First China, and now Russia. Prime Minister Naoto Kan and his administration’s apparent lack of experience is allowing neighboring nations to take territorial advantage over Japan to the alarm of experts.
As China tests the waters over the Japan-controlled Senkaku Islands in the East China Sea and as Russia looks to strengthen its rule of the islands it holds off Hokkaido, it looks like Japan once again has no one else to turn to but the United States.
Since September 2009, when the Democratic Party of Japan took power, it has focused on exerting “political leadership” to hobble the role of bureaucrats in setting policy, but so far Kan’s administration has failed to wield any diplomatic clout, said Takashi Kawakami, a professor of security issues at Takushoku University.
“Political leadership has been the key (for the DPJ) and the bureaucrats were excluded,” Kawakami said. “But the prime minister’s office has no clear organization yet and has not been able to function.”
On Monday, Russian President Dmitry Medvedev became the first leader of his country to visit Kunashiri Island, one of the four Russian-held islands off Hokkaido that Japan wants returned, triggering bilateral tensions. Japan meanwhile also engaged in the diplomatic spat with China over the Senkaku Islands since a run-in near the islets involving a Chinese trawler and Japan Coast Guard vessels in September.
One key reason why Japan is struggling over these diplomatic issues is the lack of a strong communications pipeline with these countries, critics said.
“The connections with other countries are falling apart,” Kawakami said. “Our territories are (at risk) . . . and everything is a mess.”
Ever since the DPJ took power last year, confusion has characterized diplomacy.

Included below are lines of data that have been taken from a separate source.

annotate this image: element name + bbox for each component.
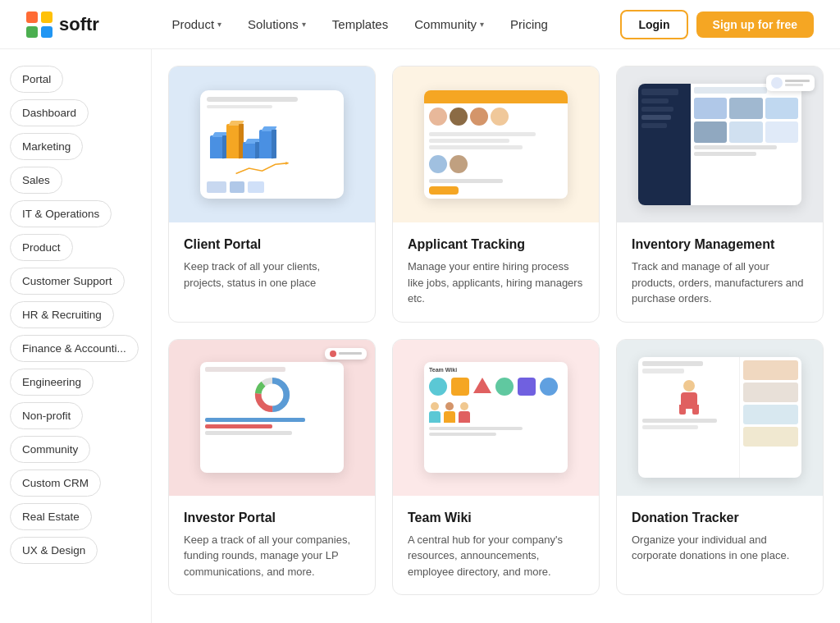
svg-rect-3 (41, 26, 52, 38)
sidebar: Portal Dashboard Marketing Sales IT & Op… (0, 49, 152, 623)
login-button[interactable]: Login (620, 10, 687, 39)
sidebar-item-engineering[interactable]: Engineering (10, 369, 94, 396)
sidebar-item-custom-crm[interactable]: Custom CRM (10, 470, 101, 497)
nav-solutions[interactable]: Solutions ▾ (238, 12, 316, 36)
card-image-inventory-management (617, 66, 823, 222)
card-title: Team Wiki (408, 511, 584, 525)
card-body-team-wiki: Team Wiki A central hub for your company… (393, 496, 599, 595)
card-image-applicant-tracking (393, 66, 599, 222)
template-card-applicant-tracking[interactable]: Applicant Tracking Manage your entire hi… (392, 66, 600, 323)
logo[interactable]: softr (26, 11, 99, 38)
chevron-down-icon: ▾ (480, 20, 484, 29)
card-desc: A central hub for your company's resourc… (408, 532, 584, 580)
header-actions: Login Sign up for free (620, 10, 814, 39)
sidebar-item-finance[interactable]: Finance & Accounti... (10, 335, 139, 362)
template-card-team-wiki[interactable]: Team Wiki (392, 339, 600, 596)
svg-rect-1 (41, 11, 52, 23)
card-desc: Track and manage of all your products, o… (632, 259, 808, 307)
nav-pricing[interactable]: Pricing (500, 12, 558, 36)
card-body-inventory-management: Inventory Management Track and manage of… (617, 222, 823, 322)
sidebar-item-it-operations[interactable]: IT & Operations (10, 200, 112, 227)
brand-name: softr (59, 14, 99, 35)
sidebar-item-dashboard[interactable]: Dashboard (10, 99, 89, 126)
card-title: Client Portal (184, 237, 360, 252)
card-image-team-wiki: Team Wiki (393, 340, 599, 496)
sidebar-item-nonprofit[interactable]: Non-profit (10, 402, 83, 429)
card-title: Applicant Tracking (408, 237, 584, 252)
card-desc: Manage your entire hiring process like j… (408, 259, 584, 307)
svg-rect-2 (26, 26, 38, 38)
logo-icon (26, 11, 52, 38)
card-desc: Keep a track of all your companies, fund… (184, 532, 360, 580)
card-title: Inventory Management (632, 237, 808, 252)
sidebar-item-portal[interactable]: Portal (10, 66, 63, 93)
card-desc: Organize your individual and corporate d… (632, 532, 808, 564)
template-card-inventory-management[interactable]: Inventory Management Track and manage of… (616, 66, 824, 323)
card-desc: Keep track of all your clients, projects… (184, 259, 360, 291)
template-card-donation-tracker[interactable]: Donation Tracker Organize your individua… (616, 339, 824, 596)
sidebar-item-hr-recruiting[interactable]: HR & Recruiting (10, 301, 114, 328)
card-title: Donation Tracker (632, 511, 808, 525)
sidebar-item-ux-design[interactable]: UX & Design (10, 537, 98, 564)
svg-rect-0 (26, 11, 38, 23)
nav-product[interactable]: Product ▾ (162, 12, 231, 36)
sidebar-item-product[interactable]: Product (10, 234, 73, 261)
chevron-down-icon: ▾ (217, 20, 221, 29)
nav-templates[interactable]: Templates (322, 12, 398, 36)
template-card-client-portal[interactable]: Client Portal Keep track of all your cli… (168, 66, 376, 323)
sidebar-item-marketing[interactable]: Marketing (10, 133, 83, 160)
card-image-client-portal (169, 66, 375, 222)
signup-button[interactable]: Sign up for free (696, 11, 814, 38)
card-body-client-portal: Client Portal Keep track of all your cli… (169, 222, 375, 305)
card-image-investor-portal (169, 340, 375, 496)
card-body-donation-tracker: Donation Tracker Organize your individua… (617, 496, 823, 579)
header: softr Product ▾ Solutions ▾ Templates Co… (0, 0, 840, 49)
nav-community[interactable]: Community ▾ (404, 12, 494, 36)
sidebar-item-customer-support[interactable]: Customer Support (10, 268, 125, 295)
sidebar-item-sales[interactable]: Sales (10, 167, 62, 194)
main-container: Portal Dashboard Marketing Sales IT & Op… (0, 49, 840, 623)
main-nav: Product ▾ Solutions ▾ Templates Communit… (162, 12, 558, 36)
templates-grid: Client Portal Keep track of all your cli… (168, 66, 824, 595)
card-image-donation-tracker (617, 340, 823, 496)
card-body-investor-portal: Investor Portal Keep a track of all your… (169, 496, 375, 595)
content-area: Client Portal Keep track of all your cli… (152, 49, 840, 623)
card-body-applicant-tracking: Applicant Tracking Manage your entire hi… (393, 222, 599, 322)
sidebar-item-community[interactable]: Community (10, 436, 90, 463)
template-card-investor-portal[interactable]: Investor Portal Keep a track of all your… (168, 339, 376, 596)
sidebar-item-real-estate[interactable]: Real Estate (10, 503, 92, 530)
chevron-down-icon: ▾ (302, 20, 306, 29)
card-title: Investor Portal (184, 511, 360, 525)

The first DPJ prime minister, Yukio Hatoyama, made it a campaign pledge to push for relocating U.S. Marine Corps Air Station Futenma outside Okinawa, only to renege and dash the prefecture’s expectations.
This strained ties with the U.S. and was seen as offering China and Russia an opportunity to challenge the security alliance.
But the island disputes have brought Japan and the U.S. closer, as Washington had hoped, Kawakami said, adding this elevated the importance of the U.S. bases in Okinawa.
In a meeting Sunday, Secretary of State Hillary Rodham Clinton told Foreign Minister Seiji Maehara that the Senkaku Islands are considered Japanese territory under the bilateral security treaty.
Kawakami noted that as U.S. power declines while China’s rises, Japan in the middle must play an “equal” role with both nations.
“But if Japan had considered its own national interests, the outcome of Japan’s relations with China, Russia and the U.S. would have been different,” he said. “I think Japanese diplomacy may be at its worst in postwar history.”
Kan’s failure on the diplomatic front is expected to give the opposition camp more ammunition to use against the DPJ administration, making the already tough environment in the Diet even more difficult.
The Lower House on Tuesday started deliberating a supplementary budget for this fiscal year — a priority for Kan — a day late due to a threatened opposition boycott.
The delay could threaten the budget’s passage.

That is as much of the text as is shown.